Today, I thought it might be interesting to talk about what it's like attending a religious school like BYU - Idaho. I went to regular public school before college and then to Adams State, a public college, so I've got reference for comparison. I think the differences are kind of interesting!
Because BYU - I is a privately funded religious school, all the rules about separation of church from education no longer apply. When I first started classes, this really threw me off. To a certain extent, I had expected it. I'd known that almost everyone would be LDS, like me. I'd known about the Honor Code. I'd known about the required religion classes. What I hadn't expected was how deeply intertwined religion was with the structure of all the classes, the events, and the school itself. Even socially, Mormonism was common topic.
For the first week, or maybe even month, of school, this was confusing and kind of uncomfortable for me. I was taking six classes. One was a religion class, centered around the Book of Mormon. The others were all regular classes. But in Science Foundations, we started off by learning a) about how science and religion correlate and b) about LDS scientists. In American Foundations, we began with statements of scriptures and prophets relating to government, freedom of choice, human rights, etc. In literature class, the teacher began by saying that every piece of writing we read would, in some way, bring us closer to the Savior. In orchestra, we prayed every day to bring the Holy Spirit through our playing.
In Creative Writing, the teacher said that we'd be reading some questionable content, that we needed to put our adult panties on, and also that we wouldn't be praying in class because praying all the time makes it rote. Immediately, the girl behind me asked him, "Are you even a member of the Church?"
(Yes, he was. You have to be to teach at a BYU school.)
This continued throughout the year. For someone who had spent fourteen years in public schools, where religion is kind of a taboo topic, it was a very strange experience. I winced every time someone brought religion up, because I was just waiting for the name-calling to start. But it never happened. Mormonism? Yeah, man. That's the attitude at this school. The extent to which it made for casual conversation surprised me. The way people could just talk about religion, without worry, seemed revolutionary. I saw them praying all the time.
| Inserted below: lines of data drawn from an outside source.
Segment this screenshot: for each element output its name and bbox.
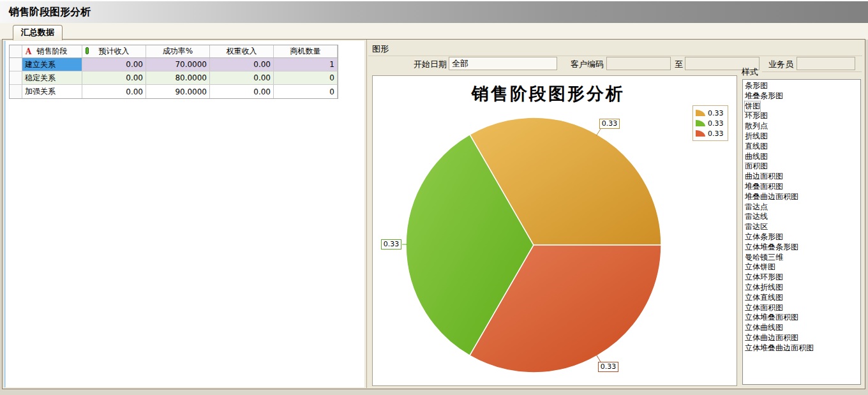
style-item[interactable]: 曼哈顿三维 bbox=[744, 253, 860, 263]
table-row-selected[interactable]: 建立关系 0.00 70.0000 0.00 1 bbox=[10, 58, 338, 71]
style-item-selected[interactable]: 饼图 bbox=[744, 101, 860, 112]
legend-entry: 0.33 bbox=[696, 118, 728, 128]
style-item[interactable]: 立体条形图 bbox=[744, 232, 860, 242]
cell-weighted[interactable]: 0.00 bbox=[210, 58, 274, 71]
panel-divider bbox=[366, 40, 367, 388]
grid-header-weighted[interactable]: 权重收入 bbox=[210, 45, 274, 57]
pie-chart bbox=[373, 76, 738, 387]
window-bottom-edge bbox=[0, 389, 868, 395]
grid-header-count-label: 商机数量 bbox=[290, 46, 321, 57]
grid-header-expected-label: 预计收入 bbox=[99, 46, 130, 57]
salesman-label: 业务员 bbox=[765, 59, 793, 70]
window-title-bar: 销售阶段图形分析 bbox=[0, 0, 868, 23]
customer-code-label: 客户编码 bbox=[559, 59, 604, 70]
grid-header-count[interactable]: 商机数量 bbox=[274, 45, 338, 57]
grid-header-stage-label: 销售阶段 bbox=[37, 46, 68, 57]
style-item[interactable]: 曲线图 bbox=[744, 152, 860, 162]
cell-stage[interactable]: 稳定关系 bbox=[22, 71, 82, 84]
style-item[interactable]: 散列点 bbox=[744, 121, 860, 131]
chart-legend: 0.33 0.33 0.33 bbox=[692, 105, 728, 141]
style-item[interactable]: 堆叠面积图 bbox=[744, 182, 860, 192]
grid-header-indicator bbox=[10, 45, 22, 57]
row-indicator bbox=[10, 71, 22, 84]
grid-header-weighted-label: 权重收入 bbox=[227, 46, 257, 57]
start-date-label: 开始日期 bbox=[393, 59, 447, 70]
legend-marker-orange bbox=[696, 110, 705, 116]
grid-header-rate-label: 成功率% bbox=[163, 46, 193, 57]
style-item[interactable]: 环形图 bbox=[744, 111, 860, 121]
style-item[interactable]: 折线图 bbox=[744, 131, 860, 142]
cell-count[interactable]: 0 bbox=[274, 71, 338, 84]
style-item[interactable]: 立体直线图 bbox=[744, 293, 860, 303]
legend-label: 0.33 bbox=[708, 109, 724, 117]
style-item[interactable]: 堆叠曲边面积图 bbox=[744, 192, 860, 202]
filter-pill-icon bbox=[86, 47, 89, 54]
cell-rate[interactable]: 90.0000 bbox=[146, 85, 210, 98]
style-item[interactable]: 立体折线图 bbox=[744, 283, 860, 293]
style-item[interactable]: 立体堆叠条形图 bbox=[744, 242, 860, 253]
grid-header-rate[interactable]: 成功率% bbox=[146, 45, 210, 57]
customer-code-input[interactable] bbox=[606, 57, 671, 70]
style-item[interactable]: 雷达点 bbox=[744, 202, 860, 212]
summary-grid: A 销售阶段 预计收入 成功率% 权重收入 商机数量 建立关系 0.00 70.… bbox=[9, 45, 338, 99]
tab-summary-data[interactable]: 汇总数据 bbox=[13, 25, 63, 40]
style-item[interactable]: 雷达线 bbox=[744, 212, 860, 222]
cell-expected[interactable]: 0.00 bbox=[82, 58, 146, 71]
data-label-orange: 0.33 bbox=[599, 119, 620, 129]
cell-rate[interactable]: 70.0000 bbox=[146, 58, 210, 71]
legend-label: 0.33 bbox=[708, 119, 724, 128]
page-title: 销售阶段图形分析 bbox=[9, 6, 91, 19]
salesman-input[interactable] bbox=[797, 57, 855, 70]
data-label-red: 0.33 bbox=[598, 362, 618, 372]
legend-marker-green bbox=[696, 120, 705, 126]
chart-area: 销售阶段图形分析 0.33 0.33 0.33 0.33 0.33 0.33 bbox=[372, 75, 737, 386]
start-date-input[interactable]: 全部 bbox=[449, 57, 557, 70]
style-item[interactable]: 立体曲线图 bbox=[744, 323, 860, 333]
left-splitter-strip[interactable] bbox=[4, 41, 6, 387]
cell-rate[interactable]: 80.0000 bbox=[146, 71, 210, 84]
cell-expected[interactable]: 0.00 bbox=[82, 71, 146, 84]
style-item[interactable]: 条形图 bbox=[744, 81, 860, 91]
style-caption-divider bbox=[762, 71, 862, 72]
style-item[interactable]: 曲边面积图 bbox=[744, 172, 860, 182]
tab-strip: 汇总数据 bbox=[0, 23, 868, 40]
legend-marker-red bbox=[696, 130, 705, 137]
style-item[interactable]: 面积图 bbox=[744, 161, 860, 172]
style-item[interactable]: 直线图 bbox=[744, 142, 860, 152]
data-label-green: 0.33 bbox=[381, 239, 401, 250]
style-listbox[interactable]: 条形图 堆叠条形图 饼图 环形图 散列点 折线图 直线图 曲线图 面积图 曲边面… bbox=[742, 79, 861, 385]
row-indicator bbox=[10, 85, 22, 98]
cell-count[interactable]: 0 bbox=[274, 85, 338, 98]
grid-header-expected[interactable]: 预计收入 bbox=[82, 45, 146, 57]
style-item[interactable]: 立体环形图 bbox=[744, 272, 860, 283]
cell-count[interactable]: 1 bbox=[274, 58, 338, 71]
sort-a-icon: A bbox=[26, 47, 31, 56]
legend-entry: 0.33 bbox=[696, 128, 728, 138]
cell-weighted[interactable]: 0.00 bbox=[210, 71, 274, 84]
graph-panel-title: 图形 bbox=[372, 43, 389, 55]
style-item[interactable]: 立体堆叠面积图 bbox=[744, 313, 860, 323]
chart-title: 销售阶段图形分析 bbox=[405, 82, 692, 105]
style-item[interactable]: 雷达区 bbox=[744, 222, 860, 232]
style-item[interactable]: 立体面积图 bbox=[744, 303, 860, 313]
grid-header-stage[interactable]: A 销售阶段 bbox=[22, 45, 82, 57]
cell-stage[interactable]: 建立关系 bbox=[22, 58, 82, 71]
style-item[interactable]: 堆叠条形图 bbox=[744, 91, 860, 101]
cell-stage[interactable]: 加强关系 bbox=[22, 85, 82, 98]
row-indicator bbox=[10, 58, 22, 71]
cell-weighted[interactable]: 0.00 bbox=[210, 85, 274, 98]
table-row[interactable]: 稳定关系 0.00 80.0000 0.00 0 bbox=[10, 71, 338, 85]
legend-entry: 0.33 bbox=[696, 108, 728, 118]
graph-caption-divider bbox=[368, 56, 862, 56]
callout-line-red bbox=[597, 355, 601, 362]
style-item[interactable]: 立体堆叠曲边面积图 bbox=[744, 343, 860, 354]
style-item[interactable]: 立体饼图 bbox=[744, 262, 860, 272]
grid-header-row: A 销售阶段 预计收入 成功率% 权重收入 商机数量 bbox=[10, 45, 338, 58]
to-label: 至 bbox=[669, 59, 683, 70]
legend-label: 0.33 bbox=[708, 130, 724, 138]
cell-expected[interactable]: 0.00 bbox=[82, 85, 146, 98]
style-panel-title: 样式 bbox=[742, 66, 758, 78]
style-item[interactable]: 立体曲边面积图 bbox=[744, 333, 860, 343]
table-row[interactable]: 加强关系 0.00 90.0000 0.00 0 bbox=[10, 85, 338, 98]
Words and ideas that outside the Church wouldn't have made any sense were commonly understood. It was also assumed that everyone attended devotional (a religious-themed talk) every Tuesday. I never wanted to do that, mainly because of the crowds, but I got into listening to it online.
There was also a huge "happy news!" culture. Every week, someone in one of my classes would announce a) a pregnancy, b) an engagement, or c) a mission call. There were babies everywhere. I would not want to go to school pregnant, personally, but it's normal at BYU - Idaho. The first chair cellist in orchestra was so pregnant at the time of our concert we were worried she might go into labor onstage.
Once the adjustment period for all this passed, I realized that I actually really loved it.
It felt great being able to talk about what I believe without fear. It was a whole different kind of free discourse. Some people would think that being in a religious school would limit discussion, thought, and cultural growth, but I actually had a lot more opportunity to develop as a person here than I had elsewhere. I gained more respect for all kinds of religions and for education in general. I enjoyed being able to talk to my Catholic friends online and hear their own thoughts about religion, something I felt more comfortable doing because of the environment I was in every day. School lessons had more meaning with the deeper spiritual aspect added to them. Regular education also has great value, of course, but let's be honest, sometimes it gets boring and hard to find the motivation for. The spiritual application made it all more relevant and important for me. I felt like I was actually accomplishing things that helped me grow as a person.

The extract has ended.